Supplied information:
....

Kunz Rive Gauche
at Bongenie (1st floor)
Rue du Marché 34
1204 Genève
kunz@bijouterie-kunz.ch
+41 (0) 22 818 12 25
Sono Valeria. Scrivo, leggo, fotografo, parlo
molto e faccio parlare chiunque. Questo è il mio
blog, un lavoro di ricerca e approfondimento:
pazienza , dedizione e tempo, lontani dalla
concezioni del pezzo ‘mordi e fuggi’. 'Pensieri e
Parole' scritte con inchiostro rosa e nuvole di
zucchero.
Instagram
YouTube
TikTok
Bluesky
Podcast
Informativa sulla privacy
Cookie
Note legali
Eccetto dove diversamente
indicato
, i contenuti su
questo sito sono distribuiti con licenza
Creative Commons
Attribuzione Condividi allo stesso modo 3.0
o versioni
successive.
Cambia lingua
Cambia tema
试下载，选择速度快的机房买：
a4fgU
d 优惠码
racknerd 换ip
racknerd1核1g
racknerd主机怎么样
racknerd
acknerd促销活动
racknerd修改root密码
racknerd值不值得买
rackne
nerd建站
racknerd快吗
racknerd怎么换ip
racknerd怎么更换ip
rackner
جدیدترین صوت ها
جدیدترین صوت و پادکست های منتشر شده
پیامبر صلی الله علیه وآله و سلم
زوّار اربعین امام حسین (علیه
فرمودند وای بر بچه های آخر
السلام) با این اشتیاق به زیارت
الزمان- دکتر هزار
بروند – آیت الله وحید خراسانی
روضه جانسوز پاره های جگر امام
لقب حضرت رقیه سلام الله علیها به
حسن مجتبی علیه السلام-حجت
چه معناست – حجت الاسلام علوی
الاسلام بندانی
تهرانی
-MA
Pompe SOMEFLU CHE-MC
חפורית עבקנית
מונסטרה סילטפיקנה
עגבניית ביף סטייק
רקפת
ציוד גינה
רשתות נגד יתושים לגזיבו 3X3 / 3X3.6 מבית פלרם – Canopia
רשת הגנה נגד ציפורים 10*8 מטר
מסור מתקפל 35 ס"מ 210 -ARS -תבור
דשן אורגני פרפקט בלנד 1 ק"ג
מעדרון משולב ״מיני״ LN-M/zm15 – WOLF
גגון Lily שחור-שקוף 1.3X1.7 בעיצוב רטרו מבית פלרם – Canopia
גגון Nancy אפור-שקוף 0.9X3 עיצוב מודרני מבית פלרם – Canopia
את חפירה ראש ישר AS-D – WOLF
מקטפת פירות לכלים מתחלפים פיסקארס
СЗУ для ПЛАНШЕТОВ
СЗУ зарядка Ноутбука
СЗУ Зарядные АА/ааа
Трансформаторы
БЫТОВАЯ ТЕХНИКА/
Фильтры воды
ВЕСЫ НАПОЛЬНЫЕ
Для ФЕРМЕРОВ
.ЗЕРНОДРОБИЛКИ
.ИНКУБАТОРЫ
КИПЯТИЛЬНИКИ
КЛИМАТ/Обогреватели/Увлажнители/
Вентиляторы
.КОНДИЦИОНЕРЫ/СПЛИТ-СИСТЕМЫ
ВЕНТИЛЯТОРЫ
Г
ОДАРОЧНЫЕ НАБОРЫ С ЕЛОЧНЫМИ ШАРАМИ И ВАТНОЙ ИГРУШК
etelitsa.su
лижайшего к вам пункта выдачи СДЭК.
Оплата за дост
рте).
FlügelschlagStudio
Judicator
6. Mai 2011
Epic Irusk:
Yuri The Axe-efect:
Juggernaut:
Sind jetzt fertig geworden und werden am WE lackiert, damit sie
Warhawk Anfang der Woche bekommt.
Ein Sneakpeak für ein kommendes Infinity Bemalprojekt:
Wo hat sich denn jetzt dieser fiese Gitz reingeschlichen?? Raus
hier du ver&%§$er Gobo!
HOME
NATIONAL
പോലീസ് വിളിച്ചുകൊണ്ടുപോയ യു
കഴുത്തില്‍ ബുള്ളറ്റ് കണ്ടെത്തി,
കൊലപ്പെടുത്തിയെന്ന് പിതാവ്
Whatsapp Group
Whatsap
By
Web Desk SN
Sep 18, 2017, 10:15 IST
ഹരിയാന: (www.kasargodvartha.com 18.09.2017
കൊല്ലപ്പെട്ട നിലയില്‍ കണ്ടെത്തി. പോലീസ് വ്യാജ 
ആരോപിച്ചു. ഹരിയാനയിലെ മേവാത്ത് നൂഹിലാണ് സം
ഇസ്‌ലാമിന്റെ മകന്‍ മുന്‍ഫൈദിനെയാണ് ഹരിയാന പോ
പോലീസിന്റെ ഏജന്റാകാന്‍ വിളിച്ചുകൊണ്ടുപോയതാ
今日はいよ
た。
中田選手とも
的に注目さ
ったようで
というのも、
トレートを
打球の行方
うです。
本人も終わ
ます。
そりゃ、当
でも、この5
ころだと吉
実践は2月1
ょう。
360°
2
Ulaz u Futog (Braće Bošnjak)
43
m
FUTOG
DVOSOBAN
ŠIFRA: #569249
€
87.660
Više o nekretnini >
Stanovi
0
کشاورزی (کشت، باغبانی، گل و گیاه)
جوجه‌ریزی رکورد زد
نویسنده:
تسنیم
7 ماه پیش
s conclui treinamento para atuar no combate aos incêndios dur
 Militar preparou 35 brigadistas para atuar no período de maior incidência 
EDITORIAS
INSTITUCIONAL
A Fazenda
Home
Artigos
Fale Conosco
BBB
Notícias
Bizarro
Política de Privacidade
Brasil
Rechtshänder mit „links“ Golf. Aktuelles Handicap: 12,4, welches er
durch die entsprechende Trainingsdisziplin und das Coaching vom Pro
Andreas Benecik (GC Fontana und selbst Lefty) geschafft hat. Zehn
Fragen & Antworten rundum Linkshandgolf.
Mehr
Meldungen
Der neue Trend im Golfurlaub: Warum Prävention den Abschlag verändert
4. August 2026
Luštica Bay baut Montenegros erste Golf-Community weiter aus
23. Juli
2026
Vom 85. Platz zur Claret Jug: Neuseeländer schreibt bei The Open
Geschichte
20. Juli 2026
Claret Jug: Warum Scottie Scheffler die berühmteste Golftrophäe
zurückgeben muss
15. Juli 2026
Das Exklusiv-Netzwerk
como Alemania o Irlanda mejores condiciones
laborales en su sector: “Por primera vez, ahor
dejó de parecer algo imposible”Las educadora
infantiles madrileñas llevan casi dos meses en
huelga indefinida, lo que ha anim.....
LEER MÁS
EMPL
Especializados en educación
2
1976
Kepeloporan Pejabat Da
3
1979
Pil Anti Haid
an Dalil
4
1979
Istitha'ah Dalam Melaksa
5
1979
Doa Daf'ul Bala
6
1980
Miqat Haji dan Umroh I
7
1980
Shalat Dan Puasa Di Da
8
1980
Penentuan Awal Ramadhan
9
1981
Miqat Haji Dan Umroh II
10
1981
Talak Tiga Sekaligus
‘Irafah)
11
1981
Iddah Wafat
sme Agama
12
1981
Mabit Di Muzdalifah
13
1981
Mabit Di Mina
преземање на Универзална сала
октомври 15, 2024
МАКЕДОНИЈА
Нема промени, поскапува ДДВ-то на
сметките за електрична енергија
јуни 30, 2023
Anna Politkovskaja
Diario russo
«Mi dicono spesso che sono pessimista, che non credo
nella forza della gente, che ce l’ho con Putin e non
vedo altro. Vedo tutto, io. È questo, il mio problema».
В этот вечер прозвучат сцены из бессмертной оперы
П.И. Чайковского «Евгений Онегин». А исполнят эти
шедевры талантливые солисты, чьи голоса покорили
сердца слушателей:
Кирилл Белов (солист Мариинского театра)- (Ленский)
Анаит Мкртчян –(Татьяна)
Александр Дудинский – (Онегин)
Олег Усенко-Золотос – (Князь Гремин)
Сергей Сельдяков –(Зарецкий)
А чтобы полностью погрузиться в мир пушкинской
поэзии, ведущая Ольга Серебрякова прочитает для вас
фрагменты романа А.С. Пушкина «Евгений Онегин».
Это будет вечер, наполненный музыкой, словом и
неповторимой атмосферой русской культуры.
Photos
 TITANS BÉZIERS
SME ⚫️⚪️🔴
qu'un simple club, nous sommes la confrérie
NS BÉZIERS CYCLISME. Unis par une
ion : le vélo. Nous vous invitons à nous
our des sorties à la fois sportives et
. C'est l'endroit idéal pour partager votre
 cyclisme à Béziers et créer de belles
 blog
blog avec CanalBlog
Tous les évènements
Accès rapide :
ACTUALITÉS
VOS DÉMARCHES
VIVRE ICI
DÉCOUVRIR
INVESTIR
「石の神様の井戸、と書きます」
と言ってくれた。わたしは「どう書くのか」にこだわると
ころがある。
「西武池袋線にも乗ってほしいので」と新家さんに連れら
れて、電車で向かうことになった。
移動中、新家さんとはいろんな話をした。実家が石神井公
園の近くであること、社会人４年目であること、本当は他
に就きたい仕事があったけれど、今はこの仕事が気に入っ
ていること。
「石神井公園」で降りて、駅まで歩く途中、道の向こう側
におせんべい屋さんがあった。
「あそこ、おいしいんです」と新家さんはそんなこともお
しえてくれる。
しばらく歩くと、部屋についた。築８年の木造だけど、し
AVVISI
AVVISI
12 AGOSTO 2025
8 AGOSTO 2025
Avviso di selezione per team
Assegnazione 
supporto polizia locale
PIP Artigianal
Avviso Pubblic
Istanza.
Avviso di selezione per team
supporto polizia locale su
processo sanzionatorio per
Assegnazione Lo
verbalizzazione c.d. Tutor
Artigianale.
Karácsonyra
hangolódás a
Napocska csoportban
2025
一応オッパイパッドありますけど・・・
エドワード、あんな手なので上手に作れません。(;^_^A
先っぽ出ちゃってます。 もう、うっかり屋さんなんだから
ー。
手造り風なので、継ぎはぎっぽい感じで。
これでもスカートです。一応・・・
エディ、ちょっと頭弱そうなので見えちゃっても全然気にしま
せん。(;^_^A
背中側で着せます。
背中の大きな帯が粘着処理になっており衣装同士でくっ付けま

....

What to do: Please report every line of the records above that contains the word "Haji".

Expected answer:
Miqat Haji dan Umroh I
Miqat Haji Dan Umroh II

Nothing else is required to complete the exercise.